By Charles C. W. Cooke
Monday, April 22, 2019
Pretty much every major outlet has now noted that the
Democrats have been successful in their attempt to cast the 2017 Trump-led tax
cuts as a tax increase. Here’s the New York Times on the topic:
To a large degree, the gap between
perception and reality on the tax cuts appears to flow from a sustained — and
misleading — effort by liberal opponents of the law to brand it as a broad
middle-class tax increase.
Per the Times,
The messaging stuck. In December
2017, polling for The Times by SurveyMonkey showed that nearly two-thirds of
Americans — and three-quarters of Democrats — did not believe they would get a
tax cut from the new law. In this month’s poll, three-quarters of Democrats
again said they did not think they got a tax cut from the law, and the overall
share of Americans who said they had benefited rose only slightly from the 2017
expectations.
This, of course, does not comport with reality:
The Tax Policy Center estimates
that 65 percent of people paid less under the law and that just 6 percent paid
more. (The rest saw little change to their taxes.)

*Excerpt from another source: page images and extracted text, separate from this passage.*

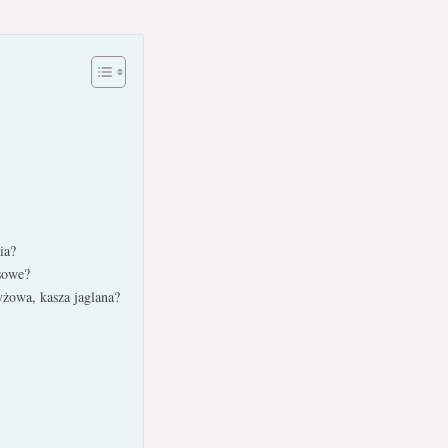
ia?
sowe?
yżowa, kasza jaglana?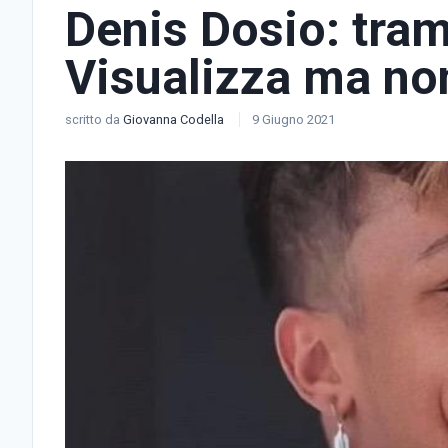
Denis Dosio: tram
Visualizza ma no
scritto da
Giovanna Codella
9 Giugno 2021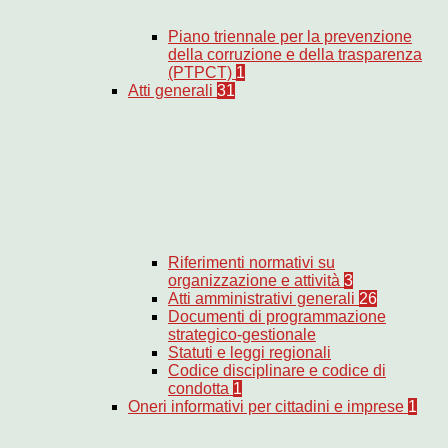
Piano triennale per la prevenzione
della corruzione e della trasparenza
(PTPCT)
1
Atti generali
31
Riferimenti normativi su
organizzazione e attività
3
Atti amministrativi generali
26
Documenti di programmazione
strategico-gestionale
Statuti e leggi regionali
Codice disciplinare e codice di
condotta
1
Oneri informativi per cittadini e imprese
1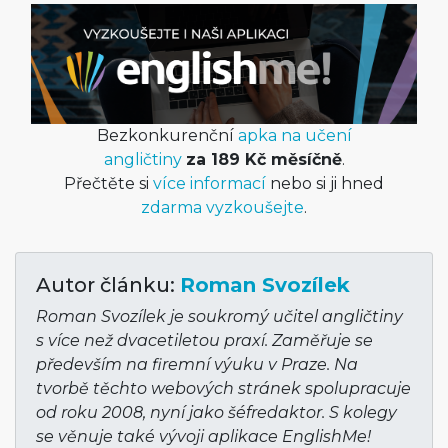
Bezkonkurenční
apka na učení
angličtiny
za 189 Kč měsíčně
.
Přečtěte si
více informací
nebo si ji hned
zdarma vyzkoušejte
.
Autor článku:
Roman Svozílek
Roman Svozílek je soukromý učitel angličtiny
s více než dvacetiletou praxí. Zaměřuje se
především na firemní výuku v Praze. Na
tvorbě těchto webových stránek spolupracuje
od roku 2008, nyní jako šéfredaktor. S kolegy
se věnuje také vývoji aplikace EnglishMe!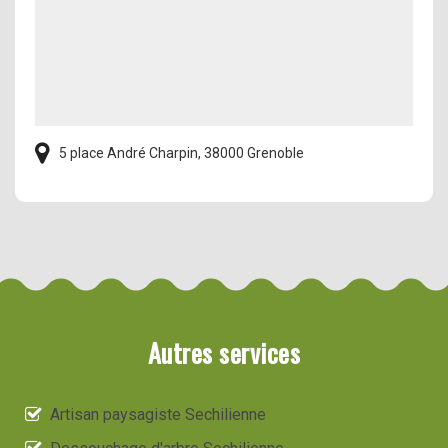
5 place André Charpin, 38000 Grenoble
Autres services
Artisan paysagiste Sechilienne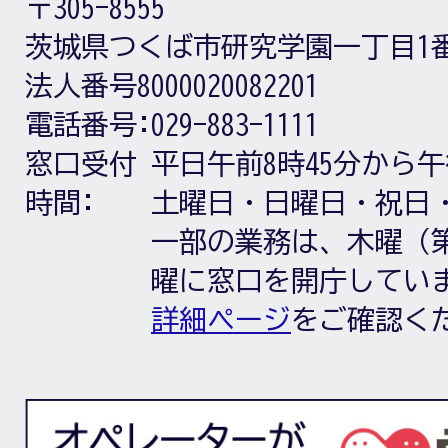
〒305-8555
茨城県つくば市研究学園一丁目1
法人番号8000020082201
電話番号:
029-883-1111
窓口受付
平日午前8時45分から午
時間:
土曜日・日曜日・祝日
一部の業務は、木曜（第
曜に窓口を開庁してい
詳細ページ
をご確認く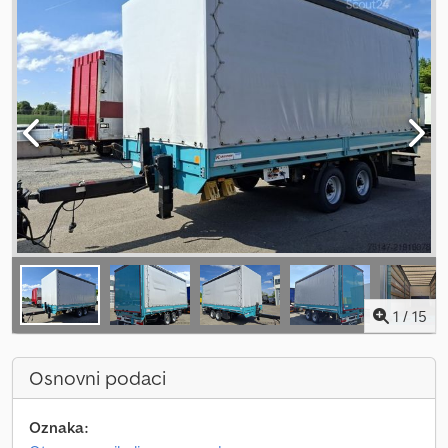
1
/
15
Osnovni podaci
Oznaka: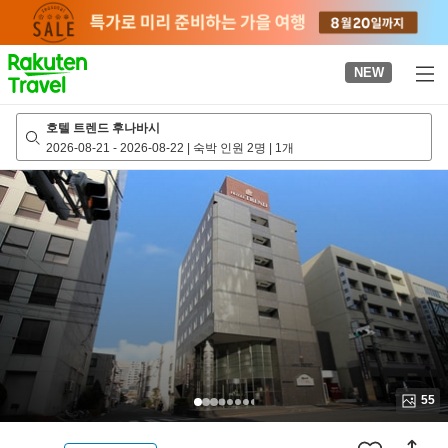
to
top
page
NEW
호텔 트렌드 후나바시
2026-08-21
-
2026-08-22
|
숙박 인원 2명
|
1개
55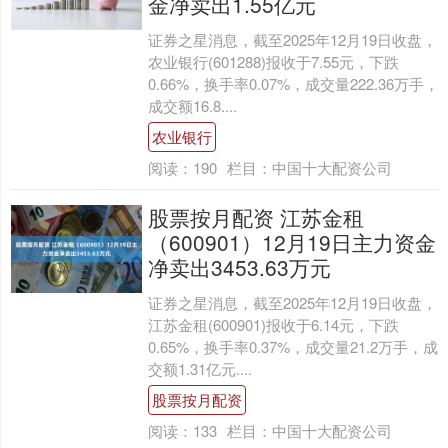
金净卖出1.55亿元
证券之星消息，截至2025年12月19日收盘，
农业银行(601288)报收于7.55元，下跌
0.66%，换手率0.07%，成交量222.36万手，
成交额16.8....
农业银行
阅读：
190
栏目：
中国十大配资公司
股票按月配资 江苏金租
（600901）12月19日主力资金
净卖出3453.63万元
证券之星消息，截至2025年12月19日收盘，
江苏金租(600901)报收于6.14元，下跌
0.65%，换手率0.37%，成交量21.2万手，成
交额1.31亿元....
股票按月配资
阅读：
133
栏目：
中国十大配资公司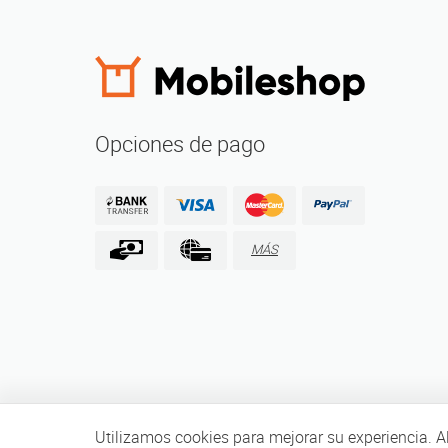
Opciones de pago
MÁS
Utilizamos cookies para mejorar su experiencia. Al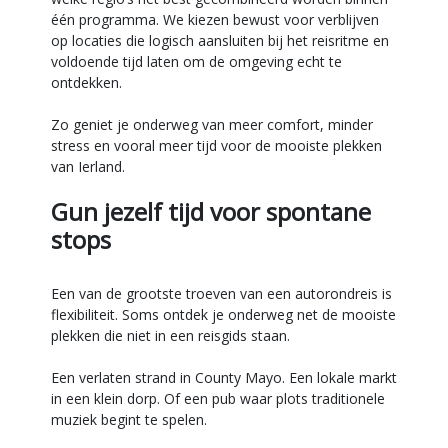
één programma. We kiezen bewust voor verblijven
op locaties die logisch aansluiten bij het reisritme en
voldoende tijd laten om de omgeving echt te
ontdekken.
Zo geniet je onderweg van meer comfort, minder
stress en vooral meer tijd voor de mooiste plekken
van Ierland.
Gun jezelf tijd voor spontane
stops
Een van de grootste troeven van een autorondreis is
flexibiliteit. Soms ontdek je onderweg net de mooiste
plekken die niet in een reisgids staan.
Een verlaten strand in County Mayo. Een lokale markt
in een klein dorp. Of een pub waar plots traditionele
muziek begint te spelen.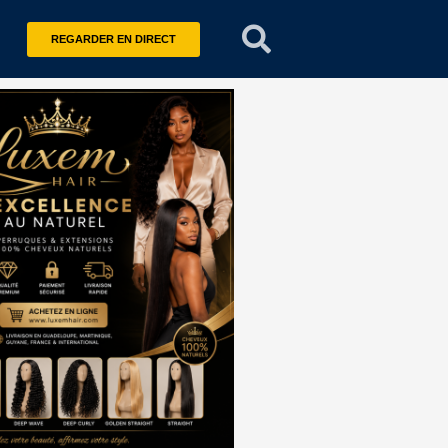
REGARDER EN DIRECT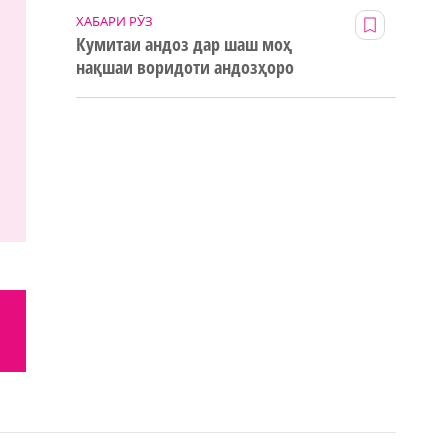
ХАБАРИ РӮЗ
Кумитаи андоз дар шаш моҳ
нақшаи воридоти андозҳоро
123% иҷро кард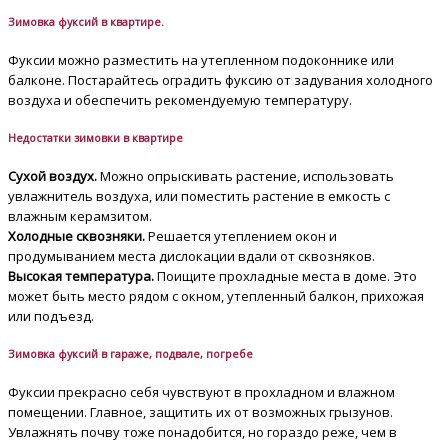
Зимовка фуксий в квартире.
Фуксии можно разместить на утепленном подоконнике или
балконе. Постарайтесь оградить фуксию от задувания холодного
воздуха и обеспечить рекомендуемую температуру.
Недостатки зимовки в квартире
Сухой воздух.
Можно опрыскивать растение, использовать
увлажнитель воздуха, или поместить растение в емкость с
влажным керамзитом.
Холодные сквозняки.
Решается утеплением окон и
продумыванием места дислокации вдали от сквозняков.
Высокая температура.
Поищите прохладные места в доме. Это
может быть место рядом с окном, утепленный балкон, прихожая
или подъезд.
Зимовка фуксий в гараже, подвале, погребе
Фуксии прекрасно себя чувствуют в прохладном и влажном
помещении. Главное, защитить их от возможных грызунов.
Увлажнять почву тоже понадобится, но гораздо реже, чем в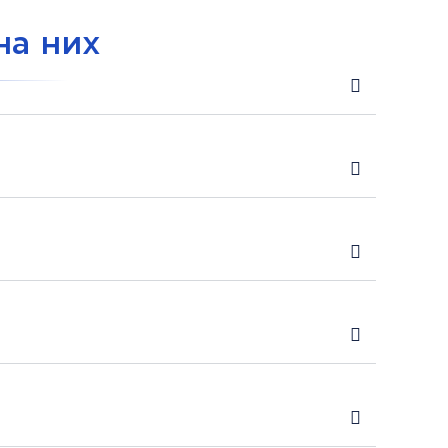
на них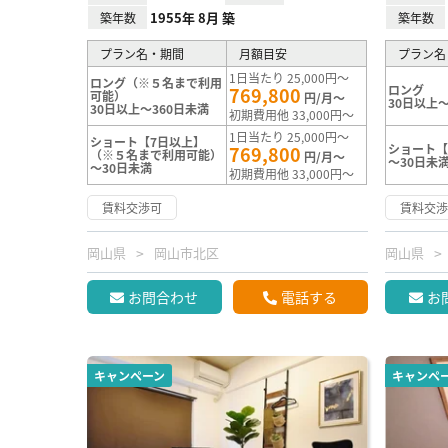
1955年 8月 築
築年数
築年数
プラン名・期間
月額目安
プラン名
1日当たり 25,000円～
ロング（※５名まで利用
ロング
769,800
可能）
円/月～
30日以上～
30日以上～360日未満
初期費用他 33,000円～
1日当たり 25,000円～
ショート【7日以上】
ショート【
769,800
（※５名まで利用可能）
円/月～
～30日未
～30日未満
初期費用他 33,000円～
賃料交渉可
賃料交
岡山県
岡山市北区
岡山県
お問合わせ
電話する
お
キャンペーン
キャンペ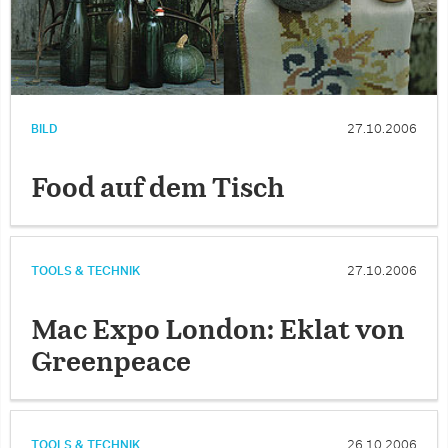
BILD
27.10.2006
Food auf dem Tisch
TOOLS & TECHNIK
27.10.2006
Mac Expo London: Eklat von
Greenpeace
TOOLS & TECHNIK
26.10.2006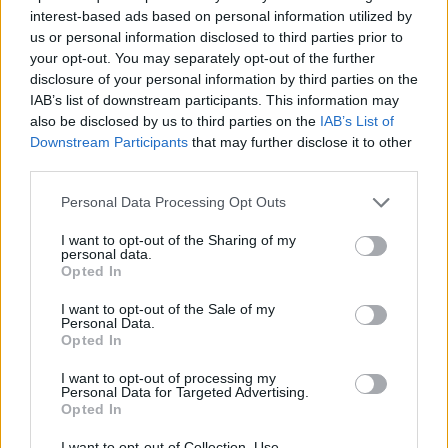
interest-based ads based on personal information utilized by
2023, le azioni del gruppo sono cresciute di
us or personal information disclosed to third parties prior to
oltre il 240%
.
your opt-out. You may separately opt-out of the further
disclosure of your personal information by third parties on the
IAB’s list of downstream participants. This information may
also be disclosed by us to third parties on the
IAB’s List of
In particolare, Raph Lauren ha cambiato la sua
Downstream Participants
that may further disclose it to other
strategia di vendita,
puntando meno sugli
third parties.
sconti
e puntando a diventare più desiderabile
Personal Data Processing Opt Outs
fra i consumatori sul lungo termine. Strategia che
I want to opt-out of the Sharing of my
sembra pagare. Il prezzo medio di vendita
personal data.
unitario per articolo (Aur, Average Unit Retail) nel
Opted In
quarto trimestre è balzato del 16%.
I want to opt-out of the Sale of my
Personal Data.
Opted In
Leggi anche:
I want to opt-out of processing my
Personal Data for Targeted Advertising.
L’estintore made in Italy diventa un oggetto di
Opted In
lusso
I want to opt-out of Collection, Use,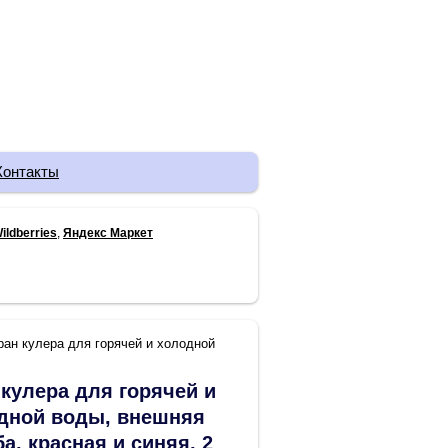
Контакты
ildberries
,
Яндекс Маркет
ран кулера для горячей и холодной
 кулера для горячей и
дной воды, внешняя
а, красная и синяя, 2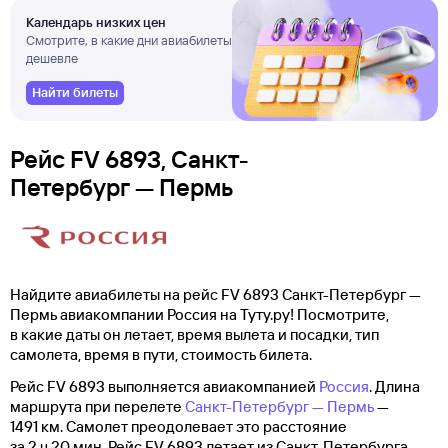
Календарь низких цен
Смотрите, в какие дни авиабилеты
дешевле
Найти билеты
Рейс FV 6893, Санкт-
Петербург — Пермь
Найдите авиабилеты на рейс FV 6893 Санкт-Петербург —
Пермь авиакомпании Россия на Туту.ру! Посмотрите,
в какие даты он летает, время вылета и посадки, тип
самолета, время в пути, стоимость билета.
Рейс FV 6893 выполняется авиакомпанией
Россия
. Длина
маршрута при перелете
Санкт-Петербург — Пермь
—
1491 км. Самолет преодолевает это расстояние
за 2 ч 20 мин. Рейс FV 6893 летает из Санкт-Петербурга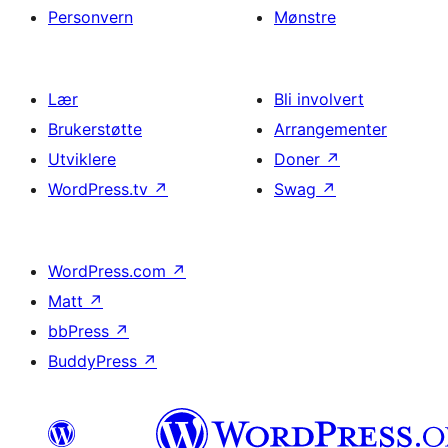
Personvern
Mønstre
Lær
Bli involvert
Brukerstøtte
Arrangementer
Utviklere
Doner
↗
WordPress.tv
↗
Swag
↗
WordPress.com
↗
Matt
↗
bbPress
↗
BuddyPress
↗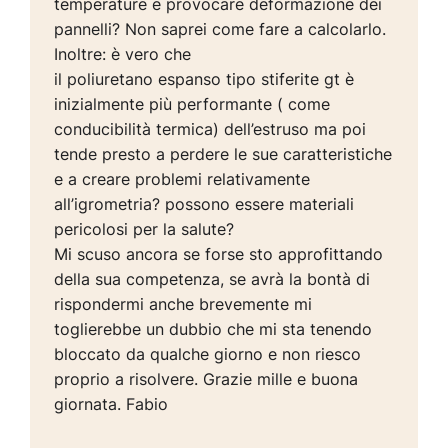
temperature e provocare deformazione dei
pannelli? Non saprei come fare a calcolarlo.
Inoltre: è vero che
il poliuretano espanso tipo stiferite gt è
inizialmente più performante ( come
conducibilità termica) dell’estruso ma poi
tende presto a perdere le sue caratteristiche
e a creare problemi relativamente
all’igrometria? possono essere materiali
pericolosi per la salute?
Mi scuso ancora se forse sto approfittando
della sua competenza, se avrà la bontà di
rispondermi anche brevemente mi
toglierebbe un dubbio che mi sta tenendo
bloccato da qualche giorno e non riesco
proprio a risolvere. Grazie mille e buona
giornata. Fabio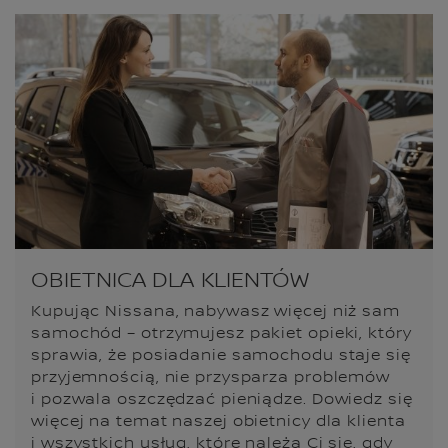
OBIETNICA DLA KLIENTÓW
Kupując Nissana, nabywasz więcej niż sam
samochód – otrzymujesz pakiet opieki, który
sprawia, że posiadanie samochodu staje się
przyjemnością, nie przysparza problemów
i pozwala oszczędzać pieniądze. Dowiedz się
więcej na temat naszej obietnicy dla klienta
i wszystkich usług, które należą Ci się, gdy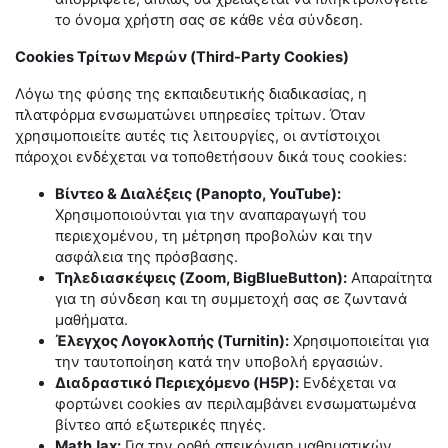
το όνομα χρήστη σας σε κάθε νέα σύνδεση.
Cookies
Τρίτων
Μερών
(Third-Party Cookies)
Λόγω της φύσης της εκπαιδευτικής διαδικασίας, η
πλατφόρμα ενσωματώνει υπηρεσίες τρίτων. Όταν
χρησιμοποιείτε αυτές τις λειτουργίες, οι αντίστοιχοι
πάροχοι ενδέχεται να τοποθετήσουν δικά τους cookies:
Βίντεο & Διαλέξεις (Panopto, YouTube):
Χρησιμοποιούνται για την αναπαραγωγή του
περιεχομένου, τη μέτρηση προβολών και την
ασφάλεια της πρόσβασης.
Τηλεδιασκέψεις (Zoom, BigBlueButton):
Απαραίτητα
για τη σύνδεση και τη συμμετοχή σας σε ζωντανά
μαθήματα.
Έλεγχος Λογοκλοπής (Turnitin):
Χρησιμοποιείται για
την ταυτοποίηση κατά την υποβολή εργασιών.
Διαδραστικό Περιεχόμενο (H5P):
Ενδέχεται να
φορτώνει cookies αν περιλαμβάνει ενσωματωμένα
βίντεο από εξωτερικές πηγές.
MathJax:
Για την ορθή απεικόνιση μαθηματικών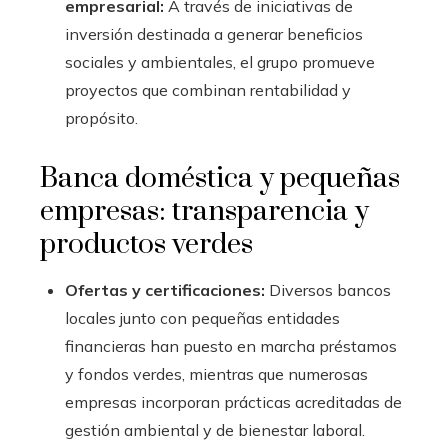
empresarial:
A través de iniciativas de
inversión destinada a generar beneficios
sociales y ambientales, el grupo promueve
proyectos que combinan rentabilidad y
propósito.
Banca doméstica y pequeñas
empresas: transparencia y
productos verdes
Ofertas y certificaciones:
Diversos bancos
locales junto con pequeñas entidades
financieras han puesto en marcha préstamos
y fondos verdes, mientras que numerosas
empresas incorporan prácticas acreditadas de
gestión ambiental y de bienestar laboral.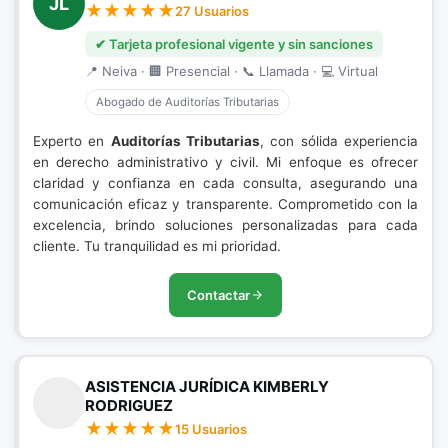
JL
27 Usuarios
✔ Tarjeta profesional vigente y sin sanciones
📍 Neiva · 🏢 Presencial · 📞 Llamada · 💻 Virtual
Abogado de Auditorías Tributarias
Experto en
Auditorías Tributarias
, con sólida experiencia
en derecho administrativo y civil. Mi enfoque es ofrecer
claridad y confianza en cada consulta, asegurando una
comunicación eficaz y transparente. Comprometido con la
excelencia, brindo soluciones personalizadas para cada
cliente. Tu tranquilidad es mi prioridad.
Contactar
ASISTENCIA JURÍDICA KIMBERLY
RODRIGUEZ
15 Usuarios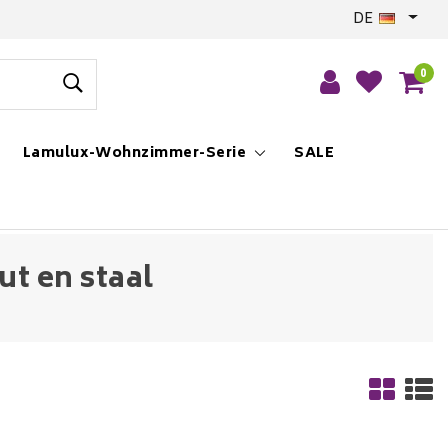
DE
0
Lamulux-Wohnzimmer-Serie
SALE
ut en staal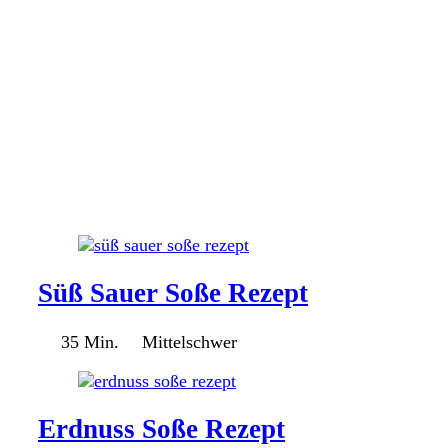
Süß Sauer Soße Rezept
35 Min.
Mittelschwer
Erdnuss Soße Rezept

This is a problem for the Democrats.
Electorally, there is perhaps some short-term advantage
to be gained from neutralizing — or even reversing — one of Trump’s re-election
talking points. But, in the long run, the approach the Democratic party has
taken here will be a lot less useful, because, in the long run, the Democratic
party’s long-term aim is not to stick it to Donald Trump but to advance its
political agenda. By attacking the tax cuts from the right, it has made that aim much, much more difficult to achieve.
In addition to their ever-present complaints about “the
rich!” the Democrats’ attack on the 2017 tax cuts had three major prongs:
1. Taxes on the middle class were increased, and this is
bad;
2. Some wealthier Americans in higher-taxed states saw
tax increases, and this is bad;
3. Some of Trump’s tax cuts will expire in 2027, and this
is bad
The first of these attacks is an explicit, deliberate,
outright lie. The second and third are essentially correct. What all of them
have in common, however, is that they are all anti-tax arguments. This is a big problem for a Democratic party
that cannot achieve its vision for America without raising taxes and spending —
not just on “the rich,” but on the middle class, too.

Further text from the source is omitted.